- WORK REQUIRED
For each line below, print it again exactly as shown.

(Dataset entries)
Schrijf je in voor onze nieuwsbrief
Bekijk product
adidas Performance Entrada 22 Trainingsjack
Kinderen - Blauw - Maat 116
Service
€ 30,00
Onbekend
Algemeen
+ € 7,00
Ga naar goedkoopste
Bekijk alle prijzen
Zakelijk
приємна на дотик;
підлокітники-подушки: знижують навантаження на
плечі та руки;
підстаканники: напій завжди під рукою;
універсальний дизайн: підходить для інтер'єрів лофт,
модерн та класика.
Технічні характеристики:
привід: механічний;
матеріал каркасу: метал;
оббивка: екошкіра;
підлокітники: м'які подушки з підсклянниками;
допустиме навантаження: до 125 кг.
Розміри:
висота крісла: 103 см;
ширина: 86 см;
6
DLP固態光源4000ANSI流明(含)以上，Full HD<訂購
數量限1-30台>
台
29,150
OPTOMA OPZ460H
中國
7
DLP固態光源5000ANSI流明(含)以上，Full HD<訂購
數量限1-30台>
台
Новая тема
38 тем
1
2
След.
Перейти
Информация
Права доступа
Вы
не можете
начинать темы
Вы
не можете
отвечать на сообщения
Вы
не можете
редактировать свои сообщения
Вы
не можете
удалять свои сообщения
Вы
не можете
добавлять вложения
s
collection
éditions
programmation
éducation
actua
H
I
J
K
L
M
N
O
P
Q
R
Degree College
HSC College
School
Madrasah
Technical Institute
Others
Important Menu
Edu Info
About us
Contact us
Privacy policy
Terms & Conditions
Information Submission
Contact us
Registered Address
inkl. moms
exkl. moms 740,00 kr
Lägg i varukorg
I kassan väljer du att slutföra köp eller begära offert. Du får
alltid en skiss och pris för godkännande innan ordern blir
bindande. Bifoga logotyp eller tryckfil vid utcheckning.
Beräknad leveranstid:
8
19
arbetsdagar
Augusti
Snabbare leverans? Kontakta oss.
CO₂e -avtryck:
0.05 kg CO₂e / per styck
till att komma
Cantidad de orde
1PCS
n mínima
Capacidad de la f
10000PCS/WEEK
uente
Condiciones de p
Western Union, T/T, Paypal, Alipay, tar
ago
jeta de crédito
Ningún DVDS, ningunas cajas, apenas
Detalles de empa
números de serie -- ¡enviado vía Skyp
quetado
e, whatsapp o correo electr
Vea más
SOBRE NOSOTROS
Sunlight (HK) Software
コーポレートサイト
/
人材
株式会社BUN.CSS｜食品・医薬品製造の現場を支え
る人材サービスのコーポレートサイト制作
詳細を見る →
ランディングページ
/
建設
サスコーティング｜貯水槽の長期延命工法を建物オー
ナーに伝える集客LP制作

- TASK OUTPUT
Schrijf je in voor onze nieuwsbrief
Bekijk product
adidas Performance Entrada 22 Trainingsjack
Kinderen - Blauw - Maat 116
Service
€ 30,00
Onbekend
Algemeen
+ € 7,00
Ga naar goedkoopste
Bekijk alle prijzen
Zakelijk
приємна на дотик;
підлокітники-подушки: знижують навантаження на
плечі та руки;
підстаканники: напій завжди під рукою;
універсальний дизайн: підходить для інтер'єрів лофт,
модерн та класика.
Технічні характеристики:
привід: механічний;
матеріал каркасу: метал;
оббивка: екошкіра;
підлокітники: м'які подушки з підсклянниками;
допустиме навантаження: до 125 кг.
Розміри:
висота крісла: 103 см;
ширина: 86 см;
6
DLP固態光源4000ANSI流明(含)以上，Full HD<訂購
數量限1-30台>
台
29,150
OPTOMA OPZ460H
中國
7
DLP固態光源5000ANSI流明(含)以上，Full HD<訂購
數量限1-30台>
台
Новая тема
38 тем
1
2
След.
Перейти
Информация
Права доступа
Вы
не можете
начинать темы
Вы
не можете
отвечать на сообщения
Вы
не можете
редактировать свои сообщения
Вы
не можете
удалять свои сообщения
Вы
не можете
добавлять вложения
s
collection
éditions
programmation
éducation
actua
H
I
J
K
L
M
N
O
P
Q
R
Degree College
HSC College
School
Madrasah
Technical Institute
Others
Important Menu
Edu Info
About us
Contact us
Privacy policy
Terms & Conditions
Information Submission
Contact us
Registered Address
inkl. moms
exkl. moms 740,00 kr
Lägg i varukorg
I kassan väljer du att slutföra köp eller begära offert. Du får
alltid en skiss och pris för godkännande innan ordern blir
bindande. Bifoga logotyp eller tryckfil vid utcheckning.
Beräknad leveranstid:
8
19
arbetsdagar
Augusti
Snabbare leverans? Kontakta oss.
CO₂e -avtryck:
0.05 kg CO₂e / per styck
till att komma
Cantidad de orde
1PCS
n mínima
Capacidad de la f
10000PCS/WEEK
uente
Condiciones de p
Western Union, T/T, Paypal, Alipay, tar
ago
jeta de crédito
Ningún DVDS, ningunas cajas, apenas
Detalles de empa
números de serie -- ¡enviado vía Skyp
quetado
e, whatsapp o correo electr
Vea más
SOBRE NOSOTROS
Sunlight (HK) Software
コーポレートサイト
/
人材
株式会社BUN.CSS｜食品・医薬品製造の現場を支え
る人材サービスのコーポレートサイト制作
詳細を見る →
ランディングページ
/
建設
サスコーティング｜貯水槽の長期延命工法を建物オー
ナーに伝える集客LP制作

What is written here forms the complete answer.